Milliardenbelastung erwartet
Die Bank rechnet bei voller Umsetzung mit einem enormen Zusatzbedarf. Laut eigenen Berechnungen erfordern die Maßnahmen bis zu 22 Milliarden Dollar an zusätzlichem harten Kernkapital. Die Kernkapitalquote der Gruppe würde dadurch auf 18,5 Prozent steigen. Das Eidgenössische Finanzdepartement ging im ersten Entwurf sogar von 26 Milliarden Dollar aus.
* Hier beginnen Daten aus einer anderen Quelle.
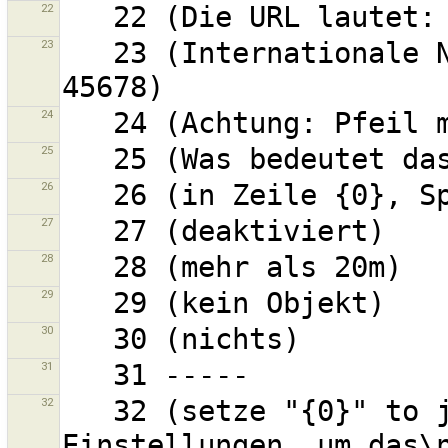
22
23
   23 (Internationale Nummer verwenden, z.B. +49-123-
24
25
26
27
28
29
30
31
32
   32 (setze "{0}" to ja/nein/fragen in den 
Einstellungen, um das\n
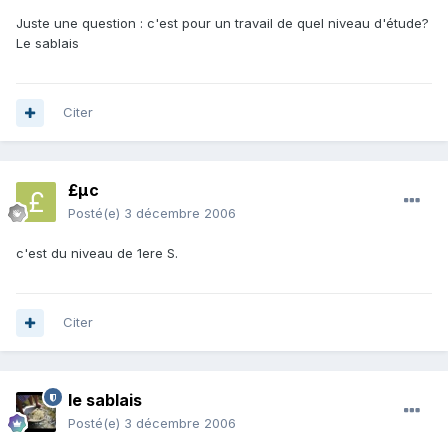
Juste une question : c'est pour un travail de quel niveau d'étude?
Le sablais
Citer
£µc
Posté(e)
3 décembre 2006
c'est du niveau de 1ere S.
Citer
le sablais
Posté(e)
3 décembre 2006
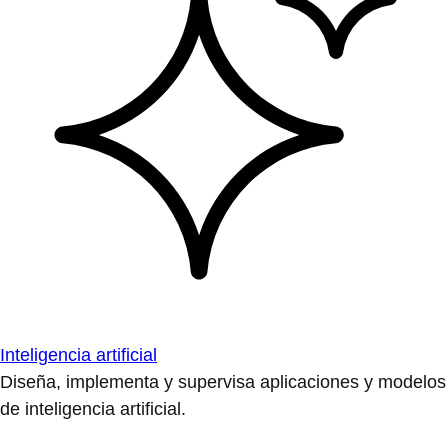
Inteligencia artificial
Diseña, implementa y supervisa aplicaciones y modelos
de inteligencia artificial.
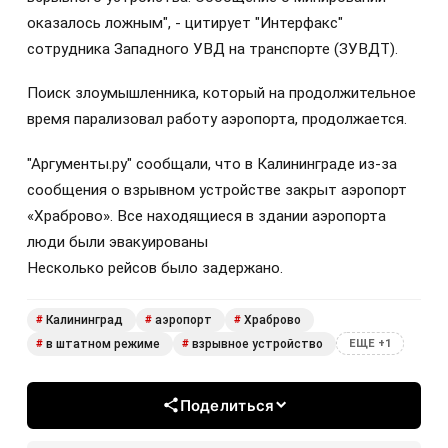
оказалось ложным", - цитирует "Интерфакс"
сотрудника Западного УВД на транспорте (ЗУВДТ).
Поиск злоумышленника, который на продолжительное
время парализовал работу аэропорта, продолжается.
"Аргументы.ру" сообщали, что в Калининграде из-за
сообщения о взрывном устройстве закрыт аэропорт
«Храброво». Все находящиеся в здании аэропорта
люди были эвакуированы
Несколько рейсов было задержано.
Калининград
аэропорт
Храброво
#
#
#
в штатном режиме
взрывное устройство
#
#
ЕЩЕ +1
Поделиться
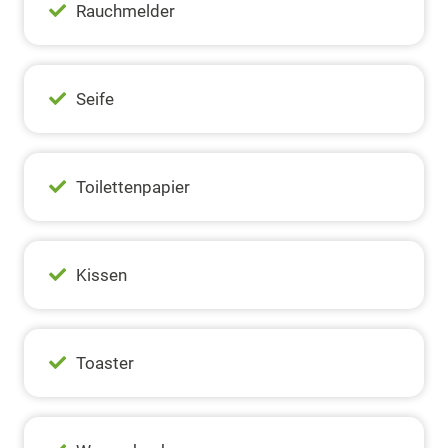
Rauchmelder
Seife
Toilettenpapier
Kissen
Toaster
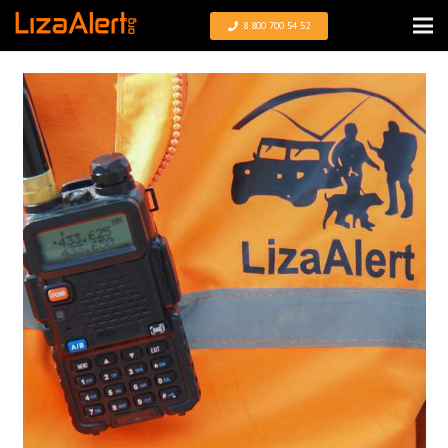
8 800 700 54 52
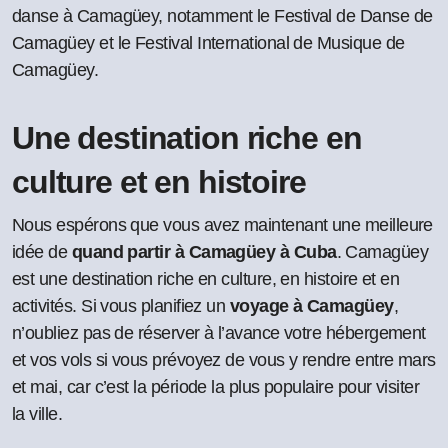
danse à Camagüey, notamment le Festival de Danse de
Camagüey et le Festival International de Musique de
Camagüey.
Une destination riche en
culture et en histoire
Nous espérons que vous avez maintenant une meilleure
idée de
quand partir à Camagüey à Cuba
. Camagüey
est une destination riche en culture, en histoire et en
activités. Si vous planifiez un
voyage à Camagüey
,
n’oubliez pas de réserver à l’avance votre hébergement
et vos vols si vous prévoyez de vous y rendre entre mars
et mai, car c’est la période la plus populaire pour visiter
la ville.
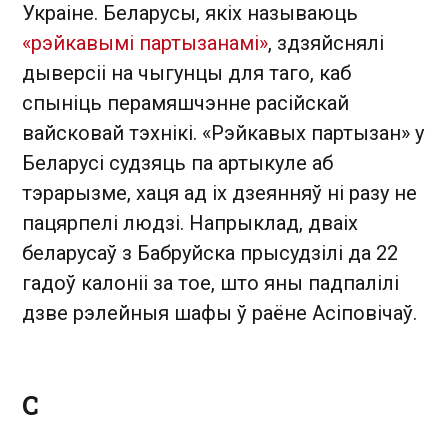
Украіне. Беларусы, якіх называюць
«рэйкавымі партызанамі»
, здзяйснялі
дыверсіі на чыгунцы для таго, каб
спыніць перамяшчэнне расійскай
вайсковай тэхнікі. «Рэйкавых партызан» у
Беларусі судзяць па артыкуле аб
тэрарызме, хаця ад іх дзеянняў ні разу не
пацярпелі людзі. Напрыклад, дваіх
беларусаў з Бабруйска прысудзілі да 22
гадоў калоніі за тое, што яны падпалілі
дзве рэлейныя шафы ў раёне Асіповічаў.
С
Harte Einschnitte beim Eigenkapital
Konkret plant der Bundesrat deutliche Einschnitte. Ab Anfang 2027 dürfen systemrelevante Banken ihre Software und latente Steueransprüche nicht mehr zum Eigenkapital zählen. Ein weiterer Streitpunkt ist die Kapitalunterlegung der Auslandstöchter. Hier fordert die Vorlage künftig eine vollständige Deckung. Bislang liegt diese Anforderung bei rund 60 Prozent.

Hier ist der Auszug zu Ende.